Le fait que les trois Etats qui n'ont jamais signé le TNP se soient dotés de l'arme nucléaire constitue incontestablement un facteur de fragilisation du régime international de non-prolifération.

Ces Etats échappent par définition aux obligations pesant sur les Etats non dotés, mais également, de manière paradoxale, à celles imposées aux Etats dotés reconnus par le traité.

On constate que la capacité nucléaire d'Israël est régulièrement invoquée dans les pays arabes de la région, en particulier en l'Egypte, en préalable à tout effort visant à prévenir la prolifération nucléaire au Moyen-Orient, qu'il s'agisse d'amener l'Iran à clarifier ses activités ou, de manière plus générale, de renforcer le régime des garanties et les capacités de vérification de l'AIEA dans les Etats qui n'ont pas encore souscrit un protocole additionnel.

Sur un autre plan, l'évolution de l'attitude internationale, au sein de l'AIEA et du NSG, vis-à-vis de l'Inde, en ce qui concerne la coopération nucléaire civile, est également apparue comme risquée au regard de l'intégrité du régime de non-prolifération, puisqu'un pays non partie au TNP qui s'est doté de l'arme nucléaire se voit reconnaître, dans des conditions certes encadrées et en contrepartie de certains engagements, des bénéfices assez comparables à ceux retirés par les Etats parties qui ont renoncé à l'arme nucléaire.

La position constante de la communauté internationale, rappelée en dernier lieu par la résolution 1887 du Conseil de sécurité des Nations unies, est que tous les Etats non parties au TNP doivent y adhérer en tant qu'Etats non dotés d'armes nucléaires. Une telle adhésion impliquerait que les trois Etats non signataires renoncent unilatéralement à l'arme nucléaire, ce qui paraît peu envisageable dans un avenir proche.

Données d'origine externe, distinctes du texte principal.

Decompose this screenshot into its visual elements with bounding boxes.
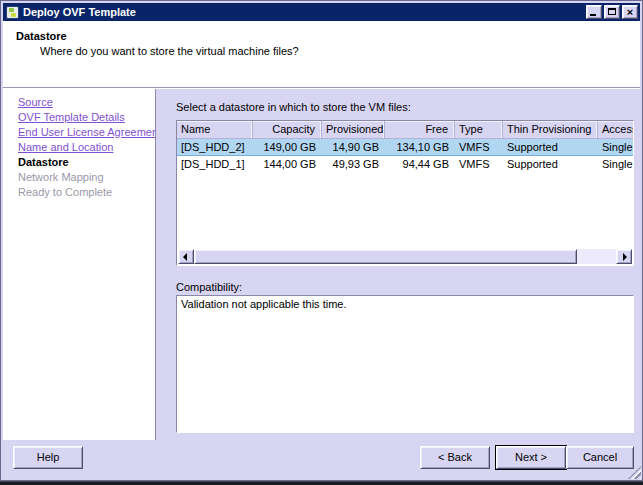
window-titlebar: Deploy OVF Template × (3, 3, 640, 21)
minimize-icon (590, 14, 596, 16)
table-cell: 134,10 GB (385, 139, 455, 155)
compatibility-box: Validation not applicable this time. (176, 295, 634, 433)
next-button[interactable]: Next > (496, 446, 566, 469)
column-header-access[interactable]: Access (598, 121, 633, 138)
table-row[interactable]: [DS_HDD_1]144,00 GB49,93 GB94,44 GBVMFSS… (177, 156, 633, 173)
table-body: [DS_HDD_2]149,00 GB14,90 GB134,10 GBVMFS… (177, 139, 633, 173)
deploy-ovf-template-window: Deploy OVF Template × Datastore Where do… (0, 0, 643, 481)
maximize-button[interactable] (604, 5, 620, 19)
scrollbar-thumb[interactable] (194, 249, 577, 264)
column-header-thin-provisioning[interactable]: Thin Provisioning (503, 121, 598, 138)
screen: Deploy OVF Template × Datastore Where do… (0, 0, 643, 485)
table-cell: [DS_HDD_1] (177, 156, 253, 173)
sidebar-item-ovf-template-details[interactable]: OVF Template Details (18, 110, 155, 125)
column-header-type[interactable]: Type (455, 121, 503, 138)
column-header-name[interactable]: Name (177, 121, 253, 138)
sidebar-item-network-mapping: Network Mapping (18, 170, 155, 185)
table-cell: Single (598, 156, 633, 173)
vsphere-app-icon (6, 6, 19, 19)
maximize-icon (608, 8, 616, 15)
sidebar-item-ready-to-complete: Ready to Complete (18, 185, 155, 200)
minimize-button[interactable] (586, 5, 602, 19)
window-title: Deploy OVF Template (23, 6, 584, 18)
page-title: Datastore (3, 21, 640, 42)
content-pane: Select a datastore in which to store the… (156, 89, 640, 440)
sidebar-item-source[interactable]: Source (18, 95, 155, 110)
sidebar-item-name-and-location[interactable]: Name and Location (18, 140, 155, 155)
table-cell: 49,93 GB (322, 156, 385, 173)
compatibility-text: Validation not applicable this time. (181, 298, 347, 310)
sidebar-item-datastore: Datastore (18, 155, 155, 170)
table-cell: Single (598, 139, 633, 155)
sidebar-item-end-user-license-agreement[interactable]: End User License Agreement (18, 125, 155, 140)
scrollbar-track[interactable] (577, 249, 616, 264)
scroll-left-button[interactable] (178, 249, 194, 264)
compatibility-label: Compatibility: (176, 281, 242, 293)
table-cell: [DS_HDD_2] (177, 139, 253, 155)
page-subtitle: Where do you want to store the virtual m… (3, 42, 640, 57)
column-header-capacity[interactable]: Capacity (253, 121, 322, 138)
help-button[interactable]: Help (13, 446, 83, 469)
table-cell: 14,90 GB (322, 139, 385, 155)
close-button[interactable]: × (622, 5, 638, 19)
wizard-steps: SourceOVF Template DetailsEnd User Licen… (3, 89, 156, 440)
datastore-table: NameCapacityProvisionedFreeTypeThin Prov… (176, 120, 634, 266)
wizard-header: Datastore Where do you want to store the… (3, 21, 640, 87)
back-button[interactable]: < Back (420, 446, 490, 469)
column-header-provisioned[interactable]: Provisioned (322, 121, 385, 138)
column-header-free[interactable]: Free (385, 121, 455, 138)
table-cell: VMFS (455, 156, 503, 173)
cancel-button[interactable]: Cancel (566, 446, 634, 469)
table-header-row: NameCapacityProvisionedFreeTypeThin Prov… (177, 121, 633, 139)
table-cell: Supported (503, 139, 598, 155)
table-row[interactable]: [DS_HDD_2]149,00 GB14,90 GB134,10 GBVMFS… (177, 139, 633, 156)
table-cell: Supported (503, 156, 598, 173)
taskbar-edge (0, 481, 643, 485)
close-icon: × (623, 5, 637, 19)
select-datastore-label: Select a datastore in which to store the… (176, 101, 411, 113)
table-cell: 149,00 GB (253, 139, 322, 155)
horizontal-scrollbar[interactable] (178, 249, 632, 264)
table-cell: 144,00 GB (253, 156, 322, 173)
scroll-right-button[interactable] (616, 249, 632, 264)
table-cell: 94,44 GB (385, 156, 455, 173)
table-cell: VMFS (455, 139, 503, 155)
button-bar: Help < Back Next > Cancel (3, 440, 640, 478)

Une position inverse serait, au nom du principe de réalité, d'avaliser la capacité nucléaire de ces trois Etats et d'amender le TNP pour qu'ils puissent y adhérer en tant qu'Etat doté. Une telle hypothèse paraît très théorique, car il est hautement improbable que les conditions requises pour amender le traité pourraient être réunies 51 ( * ) . Nombre d'Etats s'opposeraient certainement à un tel amendement alors que d'autres subordonneraient leur acceptation à toute une série de modifications portant sur d'autres aspects du traité. La reconnaissance du statut nucléaire de ces trois Etats pourrait en outre amener des Etats parties à reconsidérer leur position vis-à-vis du TNP et à s'en retirer.

Il paraît aujourd'hui nécessaire d'éviter de demeurer dans cette alternative entre « tout ou rien » qui entrave les efforts de désarmement et de non-prolifération dans les régions les plus sensibles du monde.

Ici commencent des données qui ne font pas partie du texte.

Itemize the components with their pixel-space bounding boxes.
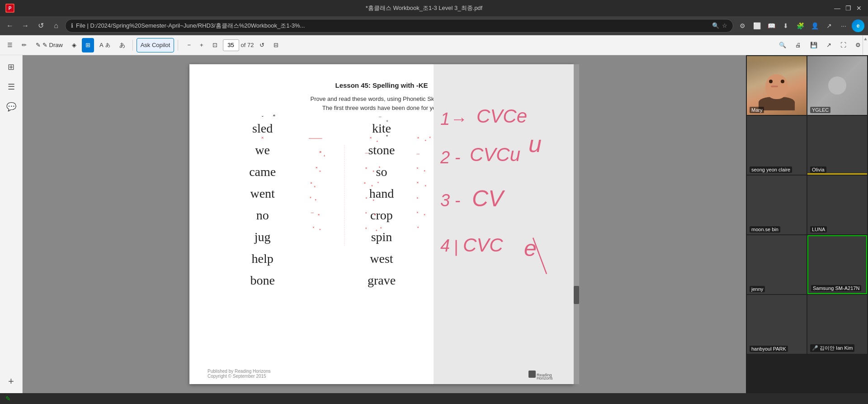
bookmarks-button[interactable]: ☰	[3, 79, 19, 95]
svg-text:4: 4	[440, 236, 450, 255]
whiteboard-svg: 1→ CVCe 2 - CVCu u 3 - CV 4 CVC e	[434, 64, 574, 384]
participant-name-yglec: YGLEC	[810, 107, 830, 113]
word-we: we	[255, 143, 270, 157]
main-content: ⊞ ☰ 💬 + Lesson 45: Spelling with -KE Pro…	[0, 55, 868, 393]
annotate-button[interactable]: ✏	[18, 38, 30, 52]
window-controls: — ❐ ✕	[834, 5, 863, 12]
lang-button[interactable]: あ	[116, 38, 129, 52]
participant-tile-luna[interactable]: LUNA	[807, 176, 867, 234]
font-button[interactable]: Aあ	[96, 38, 114, 52]
zoom-out-button[interactable]: −	[184, 38, 194, 52]
pdf-toolbar: ☰ ✏ ✎ ✎ Draw ◈ ⊞ Aあ あ Ask Copilot − + ⊡ …	[0, 35, 868, 55]
word-west: west	[370, 252, 393, 266]
footer-right-logo: Reading Horizons	[528, 369, 556, 380]
print-button[interactable]: 🖨	[792, 38, 805, 52]
back-button[interactable]: ←	[4, 19, 16, 32]
status-bar: ✎	[0, 393, 868, 404]
edge-copilot-icon[interactable]: e	[852, 19, 864, 32]
address-bar[interactable]: ℹ File | D:/2024/Spring%20Semester-April…	[65, 19, 733, 33]
participant-name-iankim: 🎤 김이안 Ian Kim	[810, 344, 854, 352]
word-kite: ki¯te+*	[372, 121, 391, 136]
toolbar-scroll[interactable]: ▲	[863, 35, 868, 55]
word-bone: bone	[250, 273, 274, 288]
search-pdf-button[interactable]: 🔍	[775, 38, 790, 52]
instruction-line1: Prove and read these words, using Phonet…	[310, 95, 453, 102]
word-column-2: ki¯te+* stone so hand crop spin west gra…	[350, 121, 413, 288]
close-button[interactable]: ✕	[855, 5, 863, 12]
extensions-icon[interactable]: 🧩	[794, 19, 807, 32]
svg-text:CV: CV	[472, 186, 505, 211]
pdf-page: Lesson 45: Spelling with -KE Prove and r…	[189, 64, 574, 384]
profile-icon[interactable]: 👤	[808, 19, 821, 32]
menu-button[interactable]: ☰	[4, 38, 16, 52]
forward-button[interactable]: →	[19, 19, 32, 32]
share-icon[interactable]: ↗	[823, 19, 835, 32]
participant-name-seong: seong yeon claire	[750, 166, 792, 173]
fit-width-button[interactable]: ⊟	[270, 38, 282, 52]
rotation-button[interactable]: ↺	[256, 38, 268, 52]
save-button[interactable]: 💾	[807, 38, 821, 52]
participant-name-mary: Mary	[750, 107, 764, 113]
participant-name-luna: LUNA	[810, 226, 827, 233]
participant-tile-seong[interactable]: seong yeon claire	[747, 116, 807, 175]
reading-mode-icon[interactable]: 📖	[765, 19, 778, 32]
word-grave: grave	[368, 273, 396, 288]
thumbnails-button[interactable]: ⊞	[3, 59, 19, 75]
word-sled: sleˇd * ×	[252, 121, 273, 136]
footer-left: Published by Reading Horizons Copyright …	[208, 369, 271, 380]
pdf-footer: Published by Reading Horizons Copyright …	[189, 369, 574, 380]
url-text: File | D:/2024/Spring%20Semester-April~J…	[76, 22, 709, 30]
participant-tile-olivia[interactable]: Olivia	[807, 116, 867, 175]
participant-name-jenny: jenny	[750, 286, 765, 292]
page-number-input[interactable]	[223, 39, 239, 51]
word-went: went	[250, 186, 274, 201]
participant-name-samsung: Samsung SM-A217N	[811, 285, 861, 291]
word-so: so	[376, 165, 387, 179]
browser-actions: ⚙ ⬜ 📖 ⬇ 🧩 👤 ↗ ··· e	[736, 19, 864, 32]
home-button[interactable]: ⌂	[50, 19, 62, 32]
more-icon[interactable]: ···	[837, 19, 850, 32]
fit-page-button[interactable]: ⊡	[209, 38, 221, 52]
participant-tile-moonsebin[interactable]: moon.se bin	[747, 176, 807, 234]
word-came: came	[249, 165, 276, 179]
svg-text:P: P	[9, 6, 12, 11]
participant-name-moonsebin: moon.se bin	[750, 226, 780, 233]
fullscreen-button[interactable]: ⛶	[837, 38, 850, 52]
word-column-1: sleˇd * × we came went no jug help bone	[231, 121, 294, 288]
app-logo: P	[5, 4, 14, 13]
comments-button[interactable]: 💬	[3, 99, 19, 115]
participant-panel: Mary YGLEC seong yeon claire Olivia moon…	[746, 55, 868, 393]
add-button[interactable]: +	[3, 373, 19, 390]
participant-tile-samsung[interactable]: Samsung SM-A217N	[807, 235, 867, 294]
svg-text:Horizons: Horizons	[537, 376, 553, 380]
participant-tile-mary[interactable]: Mary	[747, 56, 807, 115]
instruction-line2: The first three words have been done for…	[322, 105, 441, 111]
pdf-viewer[interactable]: Lesson 45: Spelling with -KE Prove and r…	[23, 55, 746, 393]
pdf-scrollbar-thumb[interactable]	[574, 286, 579, 304]
draw-button[interactable]: ✎ ✎ Draw	[32, 38, 66, 52]
svg-text:2 -: 2 -	[440, 148, 460, 167]
eraser-button[interactable]: ◈	[68, 38, 80, 52]
word-help: help	[252, 252, 274, 266]
participant-tile-jenny[interactable]: jenny	[747, 235, 807, 294]
page-total: of 72	[241, 42, 254, 48]
split-view-icon[interactable]: ⬜	[750, 19, 763, 32]
minimize-button[interactable]: —	[834, 5, 841, 12]
restore-button[interactable]: ❐	[844, 5, 852, 12]
share-pdf-button[interactable]: ↗	[823, 38, 835, 52]
participant-tile-iankim[interactable]: 🎤 김이안 Ian Kim	[807, 295, 867, 354]
settings-icon[interactable]: ⚙	[736, 19, 749, 32]
layout-button[interactable]: ⊞	[82, 38, 94, 52]
copilot-button[interactable]: Ask Copilot	[137, 38, 175, 52]
refresh-button[interactable]: ↺	[34, 19, 47, 32]
download-icon[interactable]: ⬇	[779, 19, 792, 32]
participant-tile-yglec[interactable]: YGLEC	[807, 56, 867, 115]
title-bar: P *홈클래스 Workbook_조1-3 Level 3_최종.pdf — ❐…	[0, 0, 868, 16]
participant-tile-hanbyoul[interactable]: hanbyoul PARK	[747, 295, 807, 354]
svg-text:3 -: 3 -	[440, 191, 460, 210]
zoom-in-button[interactable]: +	[196, 38, 207, 52]
word-hand: hand	[369, 186, 394, 201]
word-jug: jug	[255, 230, 271, 244]
pdf-scrollbar[interactable]	[574, 64, 579, 384]
whiteboard-area: 1→ CVCe 2 - CVCu u 3 - CV 4 CVC e	[434, 64, 574, 384]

La question du statut nucléaire d'Israël ne peut se résoudre que dans le cadre du projet de zone exempte d'armes de destruction massive au Moyen-Orient qui a été avancé par le président Moubarak en 1990, consacré par une résolution sur le Moyen-Orient adoptée lors de la conférence d'examen du TNP en 1995, puis largement appuyé depuis lors par la communauté internationale. Non partie au TNP, Israël ne pouvait par définition souscrire à la résolution de 1995, mais il a depuis lors déclaré s'associer à cet objectif en le liant aux conditions d'établissement de la paix et de la sécurité dans la région.

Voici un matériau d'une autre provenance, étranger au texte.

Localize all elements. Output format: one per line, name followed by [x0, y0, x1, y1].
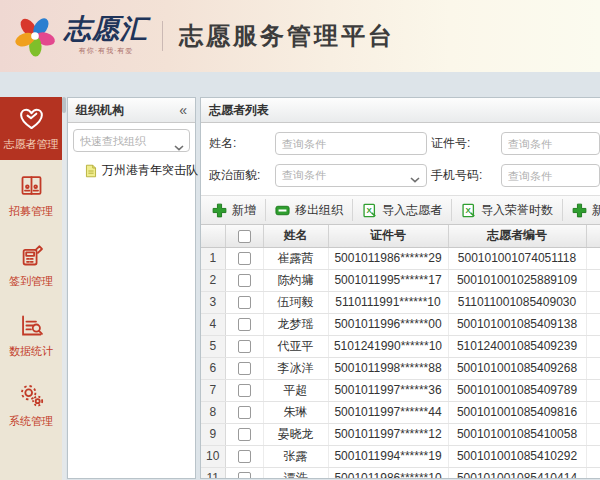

S'agissant de l'Inde et du Pakistan, l'idée d'un TNP régional , auquel la Chine pourrait également être partie prenante, a été avancée 52 ( * ) . Un tel traité serait calqué sur le TNP. Il comporterait les mêmes engagements de non-prolifération et, sous une forme adaptée, les engagements de désarmement figurant à l'article VI. En revanche, le statut des parties vis-à-vis de l'arme nucléaire ne serait pas spécifié.

Pour progresser, il n'apparaît guère d'autres voies possibles qu'une approche graduelle combinant l'adhésion à certains engagements de désarmement ou de non-prolifération et la réduction des tensions régionales, la question du statut nucléaire de ces trois Etats ne pouvant être abordée que dans des phases ultérieures.

A ce titre, l'évolution amorcée par l'Inde est intéressante.

Nombre de spécialistes de la non-prolifération ont vivement critiqué la décision du Groupe des fournisseurs nucléaires par laquelle l'Inde a obtenu une exemption de la règle des garanties généralisées lui permettant de nouer des coopérations nucléaires civiles avec plusieurs Etats possesseurs de technologies nucléaires. On a notamment considéré que les engagements pris par l'Inde étaient insuffisants en ce qu'elle n'avait pas définitivement renoncé aux essais nucléaires, qu'elle n'avait pas décrété de moratoire sur la production de matières fissiles à usage militaire et qu'une partie importante de ses activités nucléaires demeuraient hors du champ des garanties.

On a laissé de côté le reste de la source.